Screenshot grounding data

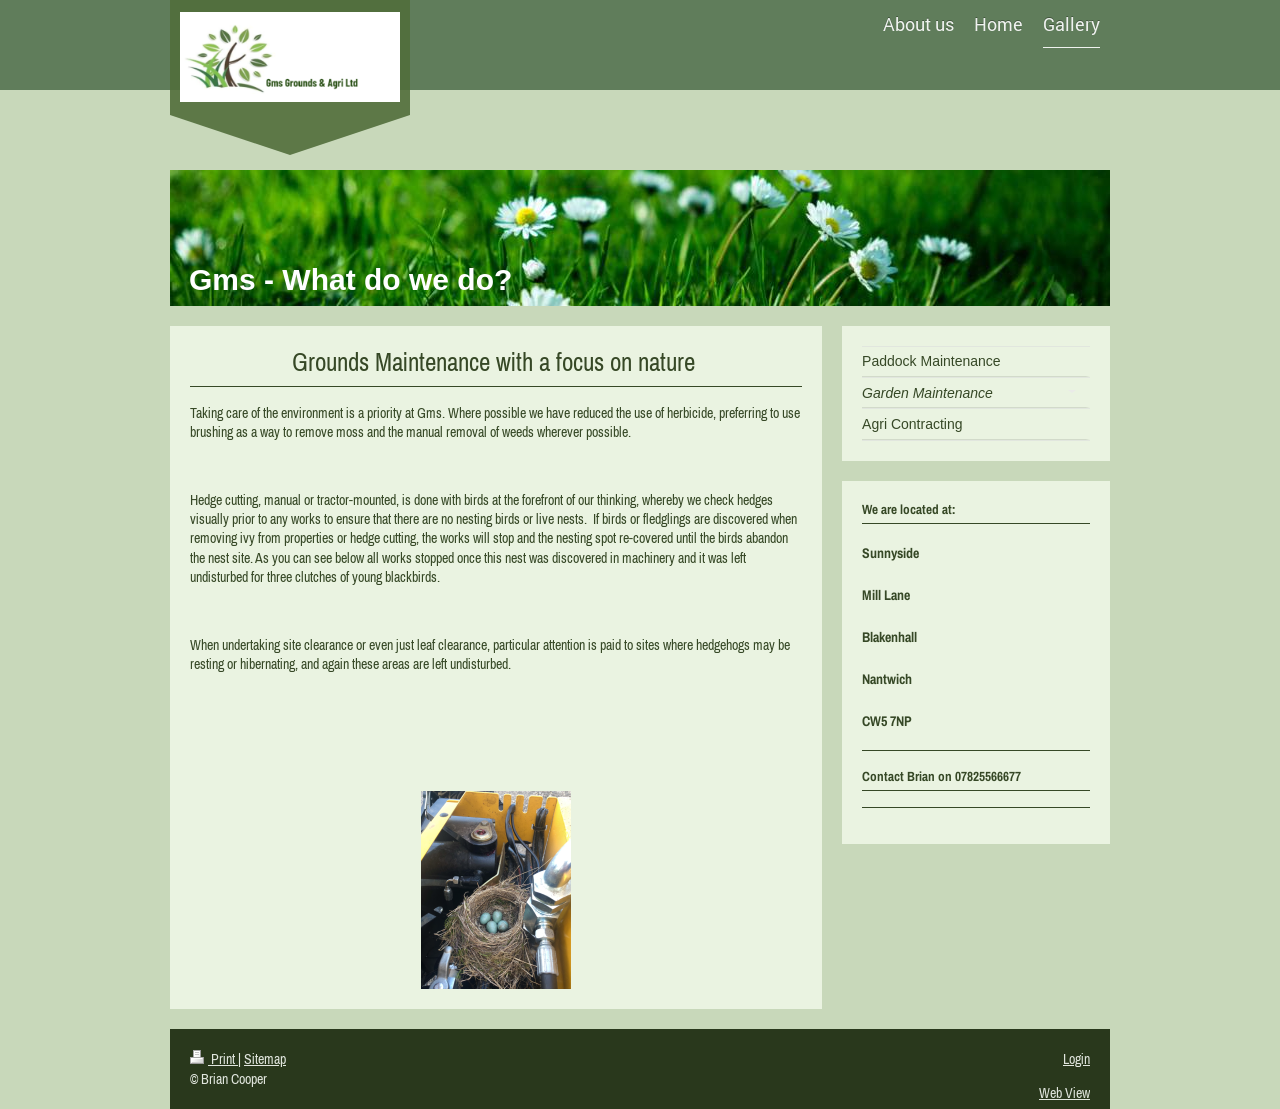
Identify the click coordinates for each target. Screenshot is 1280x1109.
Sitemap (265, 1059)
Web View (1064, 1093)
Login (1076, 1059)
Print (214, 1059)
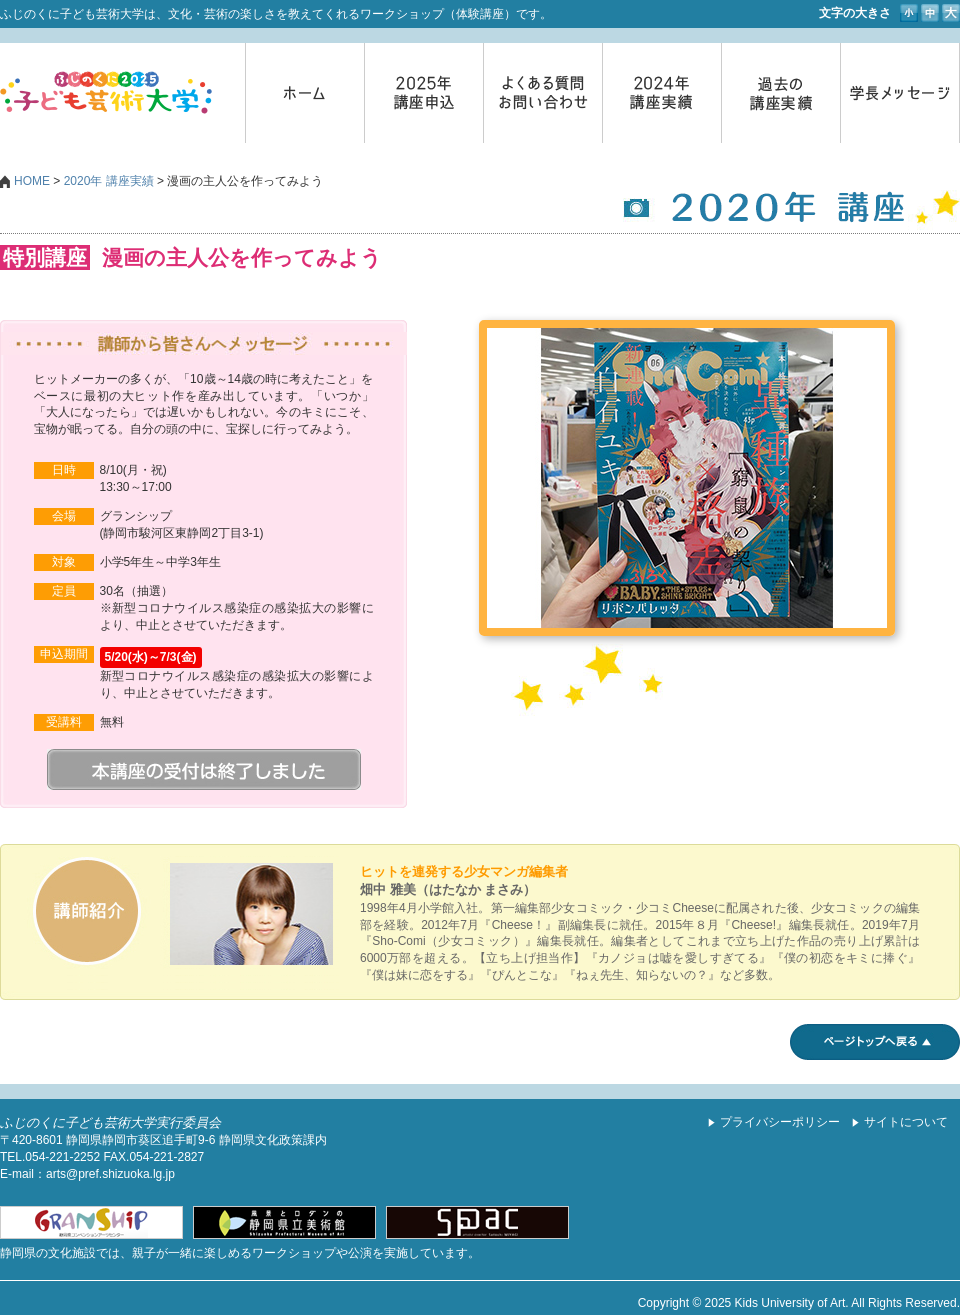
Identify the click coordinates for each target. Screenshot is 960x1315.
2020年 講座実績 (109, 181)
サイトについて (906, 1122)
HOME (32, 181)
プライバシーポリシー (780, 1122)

◆ Task description:
Repeat each record exactly as shown above, dropping all images.

◆ Solution for this exercise:
Identify the click coordinates for each target. Screenshot is 1280x1109.
Sitemap (265, 1059)
Web View (1064, 1093)
Login (1076, 1059)
Print (214, 1059)
Identify the click coordinates for each target. Screenshot is 960x1315.
2020年 講座実績 (109, 181)
サイトについて (906, 1122)
HOME (32, 181)
プライバシーポリシー (780, 1122)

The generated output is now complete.